By Charles Kennedy of OilPrice.com
The OPEC+ group has made progress in talks with its African producers over their oil output quotas next year, three OPEC+ sources told Reuters on Friday, after the alliance had to postpone this weekend’s meeting over the spat.
On Wednesday, OPEC said that the OPEC+ meeting scheduled for this weekend would be postponed to November 30, which sent oil prices tumbling over fears of disagreements in the group about the next move in its oil production policy.
OPEC’s African members Angola and Nigeria have reportedly asked to have a higher production ceiling next year, after taking a cut in their quotas at the June 2023 meeting of OPEC+ as they had consistently failed to pump to their quotas.
Angola, Congo and Nigeria were forced to commit to lower oil production in 2024, and the originally scheduled November 26 meeting could potentially have pressured them to make further production cuts, as the Saudis express discontent over compliance with the deal as it shoulders the bulk of the burden, according to reports this week.

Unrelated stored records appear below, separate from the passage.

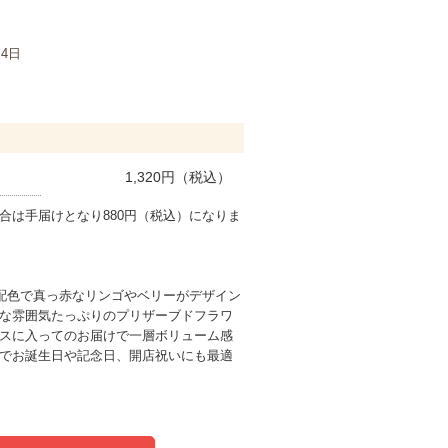
月4日
1,320
円（税込）
合は手届けとなり880円（税込）になりま
配色で真っ赤なリンゴやベリーがデザイン
な雰囲気たっぷりのプリザーブドフラワ
スに入ってのお届けで一層ボリューム感
でお誕生日や記念日、開店祝いにも最適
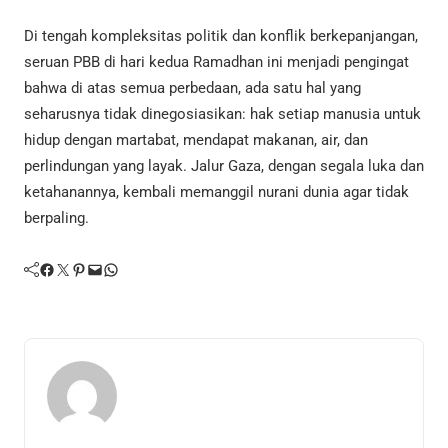
Di tengah kompleksitas politik dan konflik berkepanjangan,
seruan PBB di hari kedua Ramadhan ini menjadi pengingat
bahwa di atas semua perbedaan, ada satu hal yang
seharusnya tidak dinegosiasikan: hak setiap manusia untuk
hidup dengan martabat, mendapat makanan, air, dan
perlindungan yang layak. Jalur Gaza, dengan segala luka dan
ketahanannya, kembali memanggil nurani dunia agar tidak
berpaling.
Facebook
Twitter
Pinterest
Mail
WhatsApp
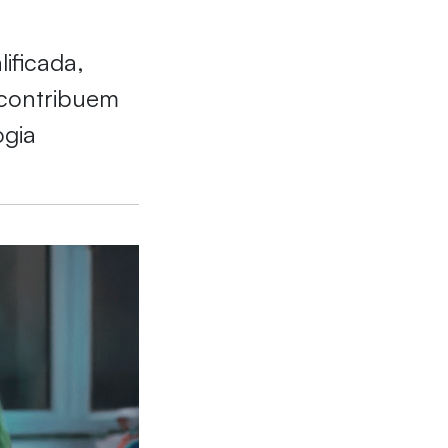
lificada,
 contribuem
ogia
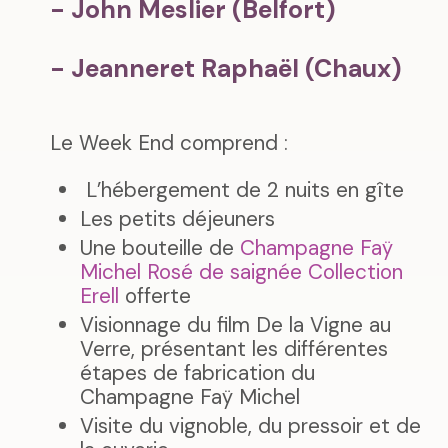
- John Meslier (Belfort)
- Jeanneret Raphaël (Chaux)
Le Week End comprend :
L’hébergement de 2 nuits en gîte
Les petits déjeuners
Une bouteille de
Champagne Faÿ
Michel Rosé de saignée Collection
Erell
offerte
Visionnage du film De la Vigne au
Verre, présentant les différentes
étapes de fabrication du
Champagne Faÿ Michel
Visite du vignoble, du pressoir et de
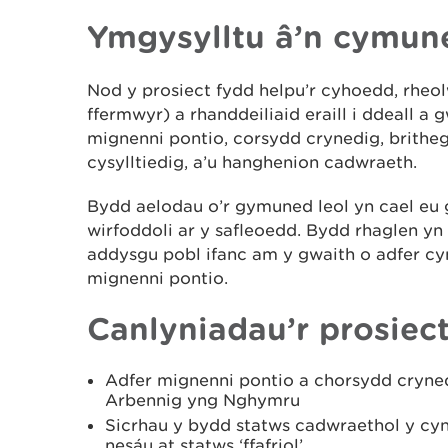
Ymgysylltu â’n cymune
Nod y prosiect fydd helpu’r cyhoedd, rheol
ffermwyr) a rhanddeiliaid eraill i ddeall 
mignenni pontio, corsydd crynedig, brith
cysylltiedig, a’u hanghenion cadwraeth.
Bydd aelodau o’r gymuned leol yn cael eu
wirfoddoli ar y safleoedd. Bydd rhaglen yn 
addysgu pobl ifanc am y gwaith o adfer c
mignenni pontio.
Canlyniadau’r prosiec
Adfer mignenni pontio a chorsydd cryn
Arbennig yng Nghymru
Sicrhau y bydd statws cadwraethol y cy
nesáu at statws ‘ffafriol’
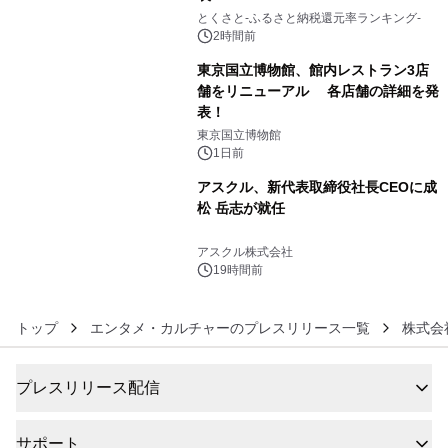
4
とくさと-ふるさと納税還元率ランキング-
2時間前
東京国立博物館、館内レストラン3店
舗をリニューアル 各店舗の詳細を発
表！
5
東京国立博物館
1日前
アスクル、新代表取締役社長CEOに成
松 岳志が就任
6
アスクル株式会社
19時間前
トップ
エンタメ・カルチャーのプレスリリース一覧
株式会
プレスリリース配信
サポート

Before the announcement of a delay in the meeting, which will be held online next week, most analysts had expected that OPEC’s top producer, Saudi Arabia, would extend its voluntary cut of 1 million barrels per day (bpd) into 2024, considering the latest slide in oil prices to $80 and the typically weak period for oil demand in the first quarter of every year. Market talk was also intensifying that OPEC+ could announce a deeper cut.
OPEC+ will likely reach an agreement at the meeting next week, one of Reuters’ sources said on Friday, feeling “with 99% of confidence” there would be a deal.
Two other sources told Reuters that the group was close to reaching a compromise with the African producers on the levels of their crude oil production next year.